Other targeted PH pharmacotherapies include phosphodiesterase type V inhibitors (sildenafil), prostacyclins (treprostinil), calcium channel blockers, and selective prostacyclin receoptor agonists (selexipag). Sildenafil is a widely prescribed therapy in infants and children with PH and has been studied in the STARTS-1 and STARTS-2 trials. However, a STARTS-1 trial sub-analysis by Beghetti and colleagues demonstrated that when comparing children with T21 compared to those without T21, sildenafil was well-tolerated but did not lead to meaningful improvements in pulmonary vascular resistance or mean pulmonary pressure.
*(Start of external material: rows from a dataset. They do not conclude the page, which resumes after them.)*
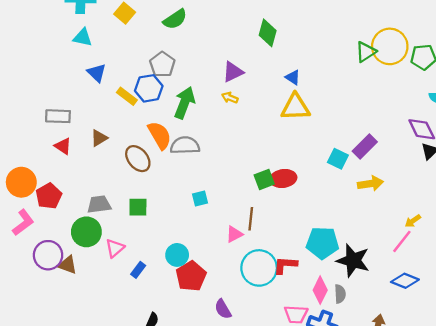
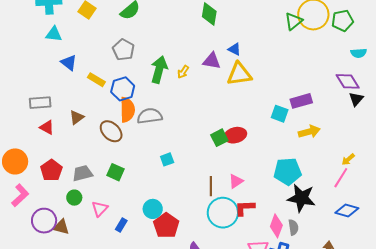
purple triangle: (233, 72) -> (212, 61), moved, turned 42
blue hexagon: (149, 88) -> (123, 89), moved
yellow arrow: (230, 98) -> (183, 72), turned -72
green arrow: (184, 103) -> (159, 70), moved
orange semicircle: (160, 135) -> (127, 110), turned 35
purple rectangle: (365, 146) -> (301, 101), turned 35
red pentagon: (49, 196) -> (51, 170), moved
green square: (138, 207) -> (115, 172), turned 30
brown line: (251, 219) -> (211, 186), moved
green circle: (86, 232) -> (74, 198), size x0.6
pink triangle: (234, 234) -> (236, 181), moved
cyan pentagon: (322, 243) -> (288, 171), moved

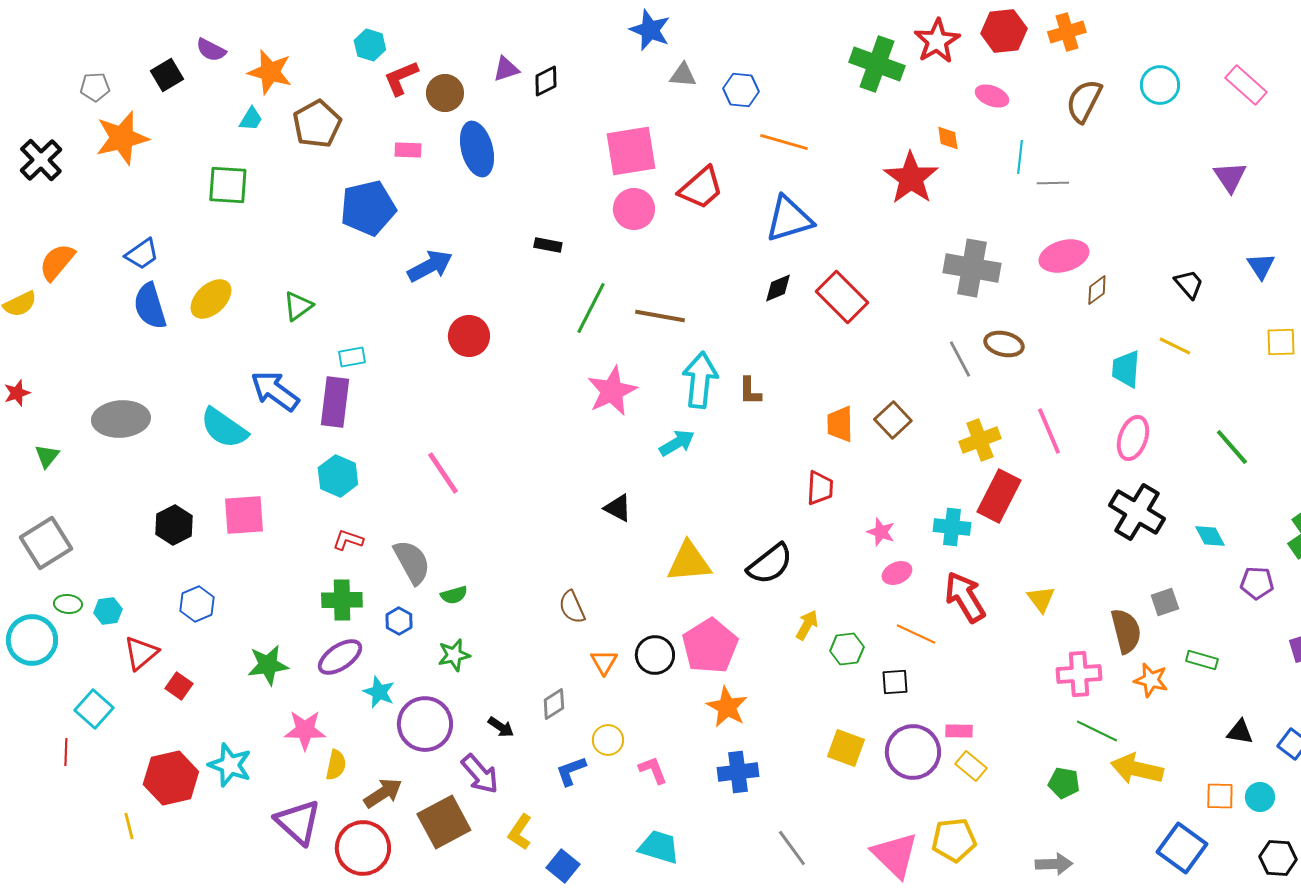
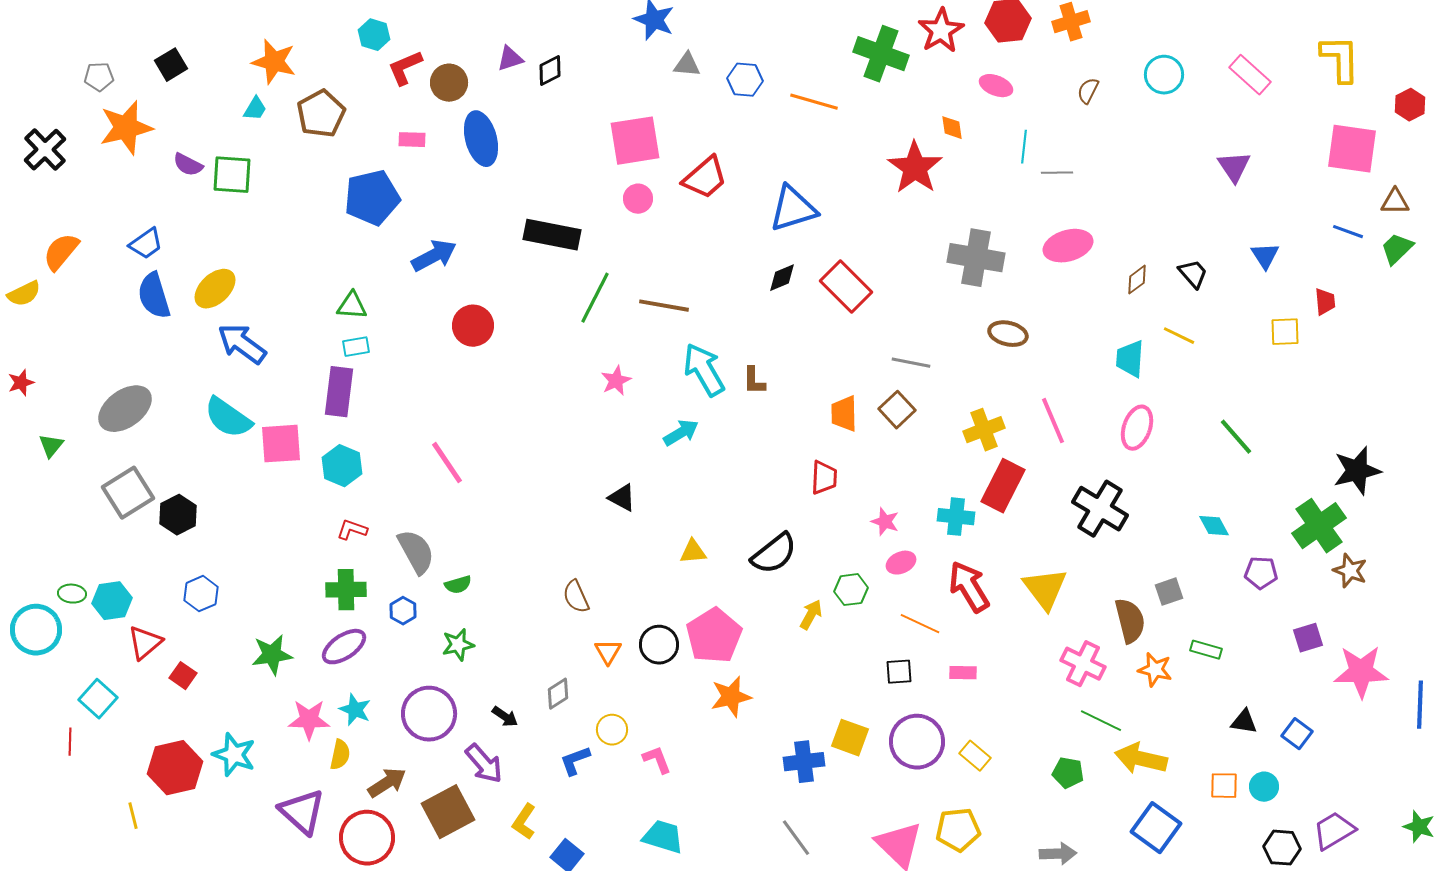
purple semicircle: (211, 50) -> (188, 165), moved
brown semicircle: (1084, 101) -> (1088, 91), size x0.6
orange line: (784, 142) -> (814, 102), moved
pink circle: (634, 209) -> (638, 199), size x0.7
black rectangle: (548, 245) -> (552, 235), size x2.0
brown diamond: (1097, 290) -> (1137, 280), moved
green triangle: (298, 306) -> (352, 306), moved, turned 40
gray line: (960, 359) -> (911, 363), moved, turned -51
cyan arrow: (700, 380) -> (704, 370), turned -36
blue arrow: (275, 391) -> (242, 344), moved
pink star: (612, 391) -> (616, 381), size x0.6
gray ellipse: (121, 419) -> (125, 409), turned -32
black cross: (1137, 512) -> (1100, 509), moved
pink square: (244, 515) -> (281, 444), moved
gray square: (46, 543) -> (128, 493), moved
yellow triangle: (689, 562) -> (693, 552), size x0.6
yellow triangle: (1041, 599) -> (1045, 589), size x1.6
cyan hexagon: (108, 611) -> (112, 601), size x1.4
green hexagon: (847, 649) -> (851, 590), moved
pink cross: (1079, 674) -> (1083, 664), turned 30
cyan star: (379, 692) -> (355, 710), moved
orange star: (727, 707) -> (731, 697), turned 30
pink rectangle: (959, 731) -> (963, 673), moved
blue cross: (738, 772) -> (804, 762), moved
blue square: (1182, 848) -> (1156, 828), moved

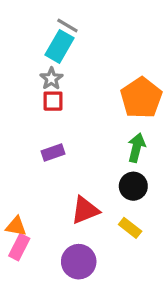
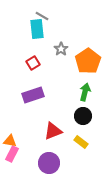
cyan rectangle: (59, 46) -> (37, 29), turned -36
gray star: (51, 79) -> (61, 49), moved
red square: (53, 101) -> (33, 63), turned -32
purple rectangle: (53, 152) -> (33, 95), size x1.5

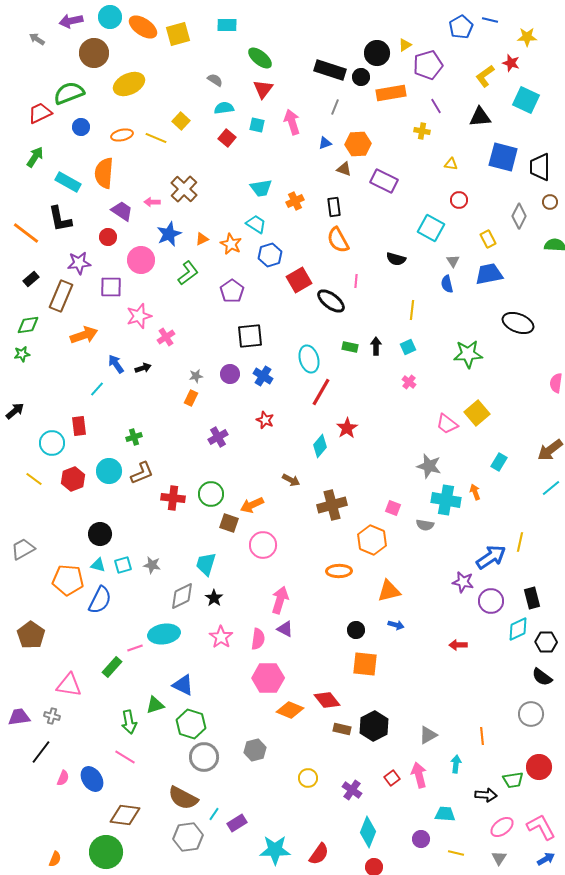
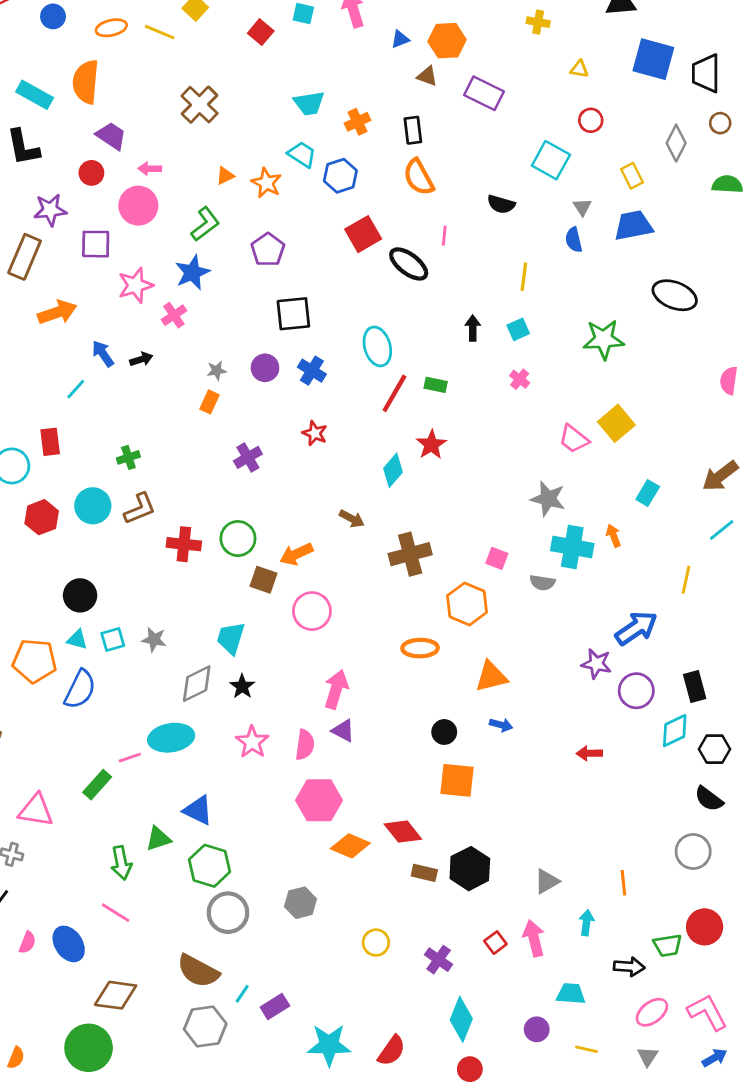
pink arrow: (152, 202) -> (150, 169), moved
blue star: (169, 234) -> (192, 272), moved
blue hexagon: (270, 255) -> (340, 176), moved
green rectangle: (350, 347) -> (436, 385), moved
yellow line: (520, 542) -> (686, 580), moved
There is a lack of strong evidence-based recommendations for prostacyclin therapy in children with T21, but reduced prostacyclin production in patients with T21 suggests a possible role in pharmacotherapy. In guidelines from the American Heart Association and American Thoracic Society (AHA-ATS) on pediatric pulmonary hypertension, prostacyclin pharmacotherapy is recommended for pediatric patients with higher-risk disease severity of PH, defined by the following features: clinical evidence of right ventricular (RV) failure, WHO functional class of III & IV, recurrent syncope, significant RV enlargement/dysfunction by echocardiography, pulmonary vascular resistance index > 20 WU.m2 , cardiac index of less than 2.0 L/min/m2, pulmonary vascular resistance/systemic vascular resistance ratio > 1, significantly elevated brain natriuretic peptide, shorter 6-minute walk distance, and peak VO2 < 15 ml/kg/min. Bosentan is approved for pediatric patients aged 3 to 17 years, while sildenafil is approved for ages 1 to 17 years by the Federal Drug Administration for the treatment of pulmonary arterial hypertension.
Although studies of targeted PH therapy in children and adults with Trisomy 21 are lacking, D’Alto and colleagues demonstrated that bosentan improves WHO functional classification, exercise capacity, and pulmonary hemodynamics in adults with PH and Trisomy 21.